Motherly little Wu Yi turned into a fierce Mommy Cop as she told Paulson people in the US should be ashamed of themselves for trying to bully China.

Bodman and Bodman-alike also known as Wall street …VS….. a so-called 'danger zone' ... (BTW what’s wrong with this fellow ?)

- well, until the actual understanding of the word INFINITE is perceived on a wide and general ground ... there will be "a danger-zone all over the place" -

... when the understanding of the impossibility of this words real meaning is sinking in - in the context of annual growth year on year – there will be a revelation of relief, but only for a short while,


I bought a couple of 50# bags of rice today.
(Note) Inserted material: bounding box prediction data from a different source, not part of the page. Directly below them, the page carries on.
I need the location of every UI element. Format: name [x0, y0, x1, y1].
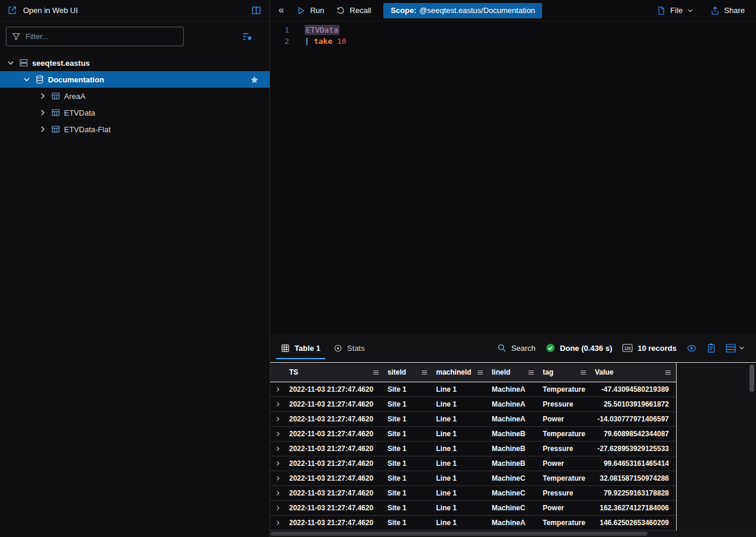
cell: 2022-11-03 21:27:47.4620 — [286, 412, 384, 426]
cell: Line 1 — [433, 427, 488, 441]
table-row[interactable]: 2022-11-03 21:27:47.4620Site 1Line 1Mach… — [270, 471, 676, 486]
cell: Site 1 — [384, 397, 433, 411]
file-menu-button[interactable]: File — [651, 4, 699, 18]
cell: -14.030777971406597 — [591, 412, 676, 426]
row-expander-icon — [274, 401, 281, 408]
grid-header: TSsiteIdmachineIdlineIdtagValue — [270, 363, 676, 382]
row-expander-icon — [274, 445, 281, 452]
table-row[interactable]: 2022-11-03 21:27:47.4620Site 1Line 1Mach… — [270, 427, 676, 442]
clipboard-icon[interactable] — [707, 343, 716, 353]
table-row[interactable]: 2022-11-03 21:27:47.4620Site 1Line 1Mach… — [270, 382, 676, 397]
record-count: 123 10 records — [622, 344, 677, 353]
tab-table-1-label: Table 1 — [294, 344, 321, 353]
table-row[interactable]: 2022-11-03 21:27:47.4620Site 1Line 1Mach… — [270, 456, 676, 471]
star-icon[interactable] — [250, 75, 259, 84]
table-row[interactable]: 2022-11-03 21:27:47.4620Site 1Line 1Mach… — [270, 442, 676, 456]
grid-icon — [281, 344, 290, 353]
column-menu-icon[interactable] — [664, 369, 672, 376]
layout-menu-button[interactable] — [726, 344, 745, 353]
favorites-filter-icon[interactable] — [242, 31, 253, 42]
table-row[interactable]: 2022-11-03 21:27:47.4620Site 1Line 1Mach… — [270, 486, 676, 501]
tree-item-etvdata[interactable]: ETVData — [0, 104, 270, 121]
row-expander[interactable] — [270, 471, 286, 485]
table-icon — [51, 124, 60, 134]
column-header-ts[interactable]: TS — [286, 363, 384, 382]
search-button[interactable]: Search — [497, 343, 536, 353]
layout-rows-icon — [726, 344, 736, 353]
cell: Site 1 — [384, 501, 433, 515]
run-icon — [296, 6, 306, 15]
cell: Line 1 — [433, 471, 488, 485]
file-label: File — [670, 6, 683, 15]
file-icon — [656, 6, 666, 15]
vertical-scrollbar-thumb[interactable] — [749, 365, 754, 392]
tree-item-etvdata-flat[interactable]: ETVData-Flat — [0, 121, 270, 138]
chevron-down-icon — [6, 58, 15, 68]
filter-input[interactable] — [25, 32, 178, 41]
tree-item-label: Documentation — [48, 75, 104, 84]
tree-item-label: seeqtest.eastus — [32, 59, 90, 68]
table-row[interactable]: 2022-11-03 21:27:47.4620Site 1Line 1Mach… — [270, 412, 676, 427]
column-header-value[interactable]: Value — [591, 363, 676, 382]
recall-button[interactable]: Recall — [331, 4, 376, 18]
column-menu-icon[interactable] — [579, 369, 587, 376]
cell: Pressure — [539, 442, 591, 456]
cell: MachineA — [488, 412, 539, 426]
column-header-lineid[interactable]: lineId — [488, 363, 539, 382]
tree-item-areaa[interactable]: AreaA — [0, 88, 270, 104]
cell: 2022-11-03 21:27:47.4620 — [286, 456, 384, 471]
column-header-machineid[interactable]: machineId — [433, 363, 488, 382]
run-button[interactable]: Run — [291, 4, 329, 18]
row-expander[interactable] — [270, 516, 286, 530]
vertical-scrollbar[interactable] — [749, 365, 754, 529]
column-menu-icon[interactable] — [421, 369, 428, 376]
share-button[interactable]: Share — [705, 4, 750, 18]
search-label: Search — [511, 344, 536, 353]
row-expander[interactable] — [270, 382, 286, 397]
cell: MachineA — [488, 382, 539, 397]
tab-table-1[interactable]: Table 1 — [276, 337, 325, 359]
results-grid-wrap: TSsiteIdmachineIdlineIdtagValue 2022-11-… — [270, 362, 756, 530]
column-header-tag[interactable]: tag — [539, 363, 591, 382]
filter-input-wrapper — [6, 27, 184, 46]
query-editor[interactable]: 1ETVData2| take 10 — [270, 21, 756, 334]
results-status-bar: Search Done (0.436 s) 123 10 records — [497, 343, 750, 353]
tree-item-seeqtest.eastus[interactable]: seeqtest.eastus — [0, 55, 270, 71]
cell: Site 1 — [384, 456, 433, 471]
query-status: Done (0.436 s) — [546, 343, 612, 353]
split-editor-icon[interactable] — [251, 5, 261, 15]
code-line: 2| take 10 — [270, 36, 756, 47]
tab-stats[interactable]: Stats — [329, 337, 370, 359]
table-row[interactable]: 2022-11-03 21:27:47.4620Site 1Line 1Mach… — [270, 397, 676, 412]
collapse-panel-button[interactable]: « — [273, 4, 290, 17]
column-menu-icon — [421, 369, 428, 376]
column-header-siteid[interactable]: siteId — [384, 363, 433, 382]
horizontal-scrollbar-thumb[interactable] — [271, 532, 648, 536]
horizontal-scrollbar[interactable] — [270, 530, 756, 537]
line-number: 1 — [270, 24, 289, 36]
cell: 25.50103919661872 — [591, 397, 676, 411]
row-expander[interactable] — [270, 486, 286, 500]
row-expander[interactable] — [270, 397, 286, 411]
column-menu-icon[interactable] — [476, 369, 484, 376]
row-expander[interactable] — [270, 412, 286, 426]
open-in-web-ui-button[interactable]: Open in Web UI — [7, 5, 78, 15]
table-row[interactable]: 2022-11-03 21:27:47.4620Site 1Line 1Mach… — [270, 501, 676, 516]
column-menu-icon[interactable] — [372, 369, 380, 376]
row-expander-icon — [274, 386, 281, 393]
cell: 2022-11-03 21:27:47.4620 — [286, 382, 384, 397]
query-status-label: Done (0.436 s) — [560, 344, 612, 353]
tree-item-documentation[interactable]: Documentation — [0, 71, 270, 88]
cell: -47.43094580219389 — [591, 382, 676, 397]
column-menu-icon[interactable] — [527, 369, 535, 376]
cell: MachineC — [488, 501, 539, 515]
scope-badge[interactable]: Scope: @seeqtest.eastus/Documentation — [383, 3, 542, 18]
eye-icon[interactable] — [687, 343, 697, 353]
row-expander[interactable] — [270, 501, 286, 515]
row-expander[interactable] — [270, 442, 286, 456]
tree-item-label: ETVData — [64, 108, 95, 117]
table-row[interactable]: 2022-11-03 21:27:47.4620Site 1Line 1Mach… — [270, 516, 676, 530]
cell: 2022-11-03 21:27:47.4620 — [286, 442, 384, 456]
row-expander[interactable] — [270, 456, 286, 471]
row-expander[interactable] — [270, 427, 286, 441]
``China's the next great country in the world and we must learn about investing in China, because that's where fantastic fortunes are going to be made in the next century,'' Rogers said. ``I would be looking at China very carefully.''

Jim Rogers hasn't read TOD lately:

Housing Is Among `Biggest Bubbles,' Rogers Says (Update1)

Ya'know, I can hardly believe it, but it seems to me that some people talking here don't seem to separate PV (solar electricity) from solar heating (just plain heat).
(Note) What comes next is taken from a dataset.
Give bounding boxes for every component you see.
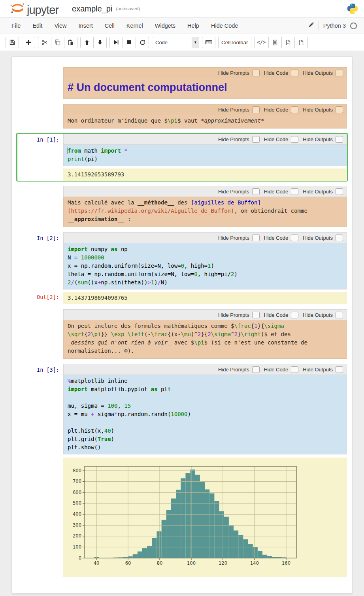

There is one hell of a lot of difference, folks, both in $$ and in results. Solar electricity is EXPENSIVE. Solar heat, esp passive solar, is CHEAP. and effective. I made a small passive solar guest house 30 years ago and have done nothing to it since, and it has never been anywhere close to too cold, even in -15C weather. In really cold weather around here, it is usually also quite sunny (40 degrees north), and if anything, that little house gets too hot.

Interesting wimbi. Would love to read some good links on solar heating if you have them. Thanks!